Teenie Greenies: The Little Recycler. By Jan Gerardi. Random House. $6.99.
The Bus Driver. By Todd H. Doodler. Robin Corey Books. $7.99.
Whether originally created in board-book format or adapted to it from traditional books, works for the youngest children are designed to delight, to be involving visually, and sometimes even to teach simple lessons – all things that the best board books do very effectively. Barbara Park’s Ma! There’s Nothing to Do Here! is a real charmer for anyone who is about to become a big brother or sister. It also makes an adorable gift for a mother-to-be, with Park’s whimsical notions of what a not-yet-born baby has not yet encountered: “Not a sandbox or swings,/ Or those monkey bar things./ Not a park or a zoo./ MA! There’s nothing to do!” Viviana Garofoli’s delightful illustrations capture the new baby’s imagined expressions beautifully, and at least some readers will laugh out loud at the picture that goes with the words, “I’d love to go boating,/ But where’s the canoe?/ MA! There’s nothing to do.” And that illustration is only one of the delicious ones here, some of which parallel the arrangement of words – as when Garofoli shows the baby all curled around itself on the page opposite a spiral of Park’s words about how cramped things are in the womb.
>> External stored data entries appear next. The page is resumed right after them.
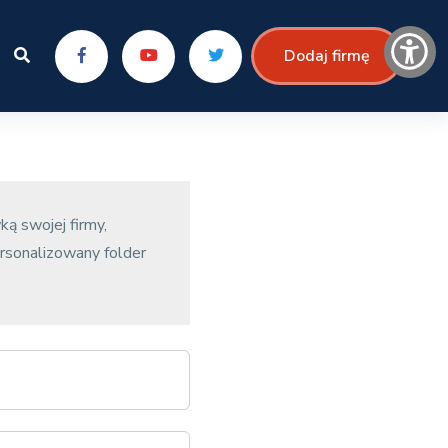
Dodaj firmę
ką swojej firmy,
rsonalizowany folder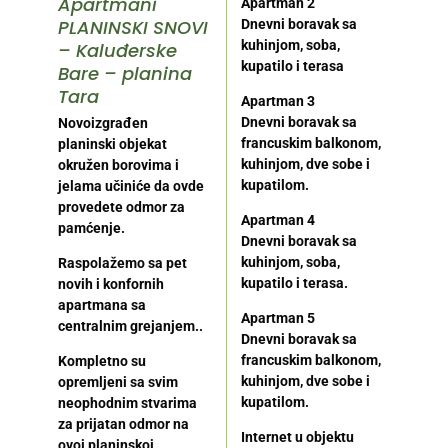
Apartmani
Apartman 2
PLANINSKI SNOVI
Dnevni boravak sa
kuhinjom, soba,
– Kaluđerske
kupatilo i terasa
Bare – planina
Tara
Apartman 3
Dnevni boravak sa
Novoizgrađen
francuskim balkonom,
planinski objekat
kuhinjom, dve sobe i
okru
žen
borovima i
kupatilom.
jelama učiniće da ovde
provedete odmor za
Apartman 4
pamćenje.
Dnevni boravak sa
kuhinjom, soba,
Raspolažemo sa pet
kupatilo i terasa.
novih i konfornih
apartmana sa
Apartman 5
centralnim grejanjem..
Dnevni boravak sa
francuskim balkonom,
Kompletno su
kuhinjom, dve sobe i
opremljeni sa svim
kupatilom.
neophodnim stvarima
za prijatan odmor na
Internet u objektu
ovoj planinskoj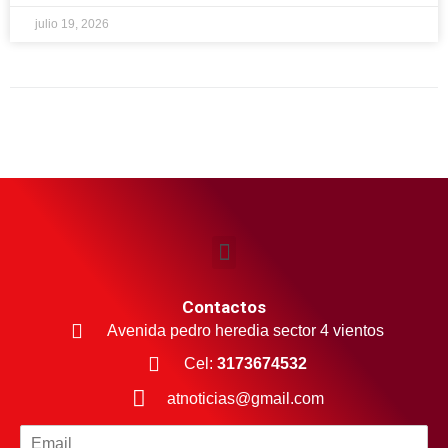
julio 19, 2026
Contactos
Avenida pedro heredia sector 4 vientos
Cel:
3173674532
atnoticias@gmail.com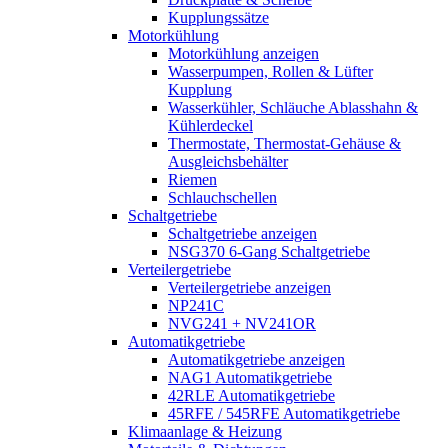
Kupplungssätze
Motorkühlung
Motorkühlung anzeigen
Wasserpumpen, Rollen & Lüfter
Kupplung
Wasserkühler, Schläuche Ablasshahn &
Kühlerdeckel
Thermostate, Thermostat-Gehäuse &
Ausgleichsbehälter
Riemen
Schlauchschellen
Schaltgetriebe
Schaltgetriebe anzeigen
NSG370 6-Gang Schaltgetriebe
Verteilergetriebe
Verteilergetriebe anzeigen
NP241C
NVG241 + NV241OR
Automatikgetriebe
Automatikgetriebe anzeigen
NAG1 Automatikgetriebe
42RLE Automatikgetriebe
45RFE / 545RFE Automatikgetriebe
Klimaanlage & Heizung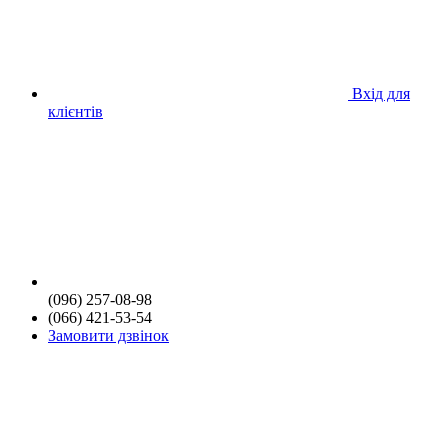
Вхід для
клієнтів
(096) 257-08-98
(066) 421-53-54
Замовити дзвінок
A wonderful melding of amusingly silly thoughts and equally enjoyable pictures – the one of the baby driving a big truck provides another laugh-out-loud moment – Ma! There’s Nothing to Do Here! moves seamlessly from amusement to sentimentality and ends up as an affirmation of love, which is quite a lot to pack into a board book.
Snow Rabbit, Spring Rabbit is a more-modest book but is every bit as charming in its own way. Author/illustrator Il Sung Na first shows a closeup picture of a white rabbit, then portrays the bunny observing other animals getting ready for winter, from ducks flying south to turtles (their shells decorated artistically) swimming “to warmer waters” to squirrels gathering extra food for the cold weather. Later, “the snow has melted and the trees are in bloom,” and all the animals know spring has returned, and at the book’s end we see the rabbit in closeup once again – but now with brown fur and a knowing wink at the reader. This is the sort of simple yet informative story that goes well in a board book, teaching as it brings enjoyment. And The Little Recycler teaches, too, even more overtly. One of the Teenie Greenies books, it uses a series of flaps to show how recycling works. For example, one page showing used aluminum cans says, “Crush the cans – red, green blue.” Flip up the flap and there is a picture of a car with the words, “Make them into something new.” This is a straight-out advocacy book as well as a teaching tool, directly urging children to “recycle paint, printer ink, a tub, a toilet, a kitchen sink!” But there is nothing at all strident about it, and its suggestions on reuse – by sharing toys with other children and turning a cardboard box into a decorated make-believe boat in which to play – are practical ones that even very young kids will be able to appreciate. Jan Gerardi’s age-appropriate ideas, combined with the attraction of the lift-the-flaps format, make the book a winner.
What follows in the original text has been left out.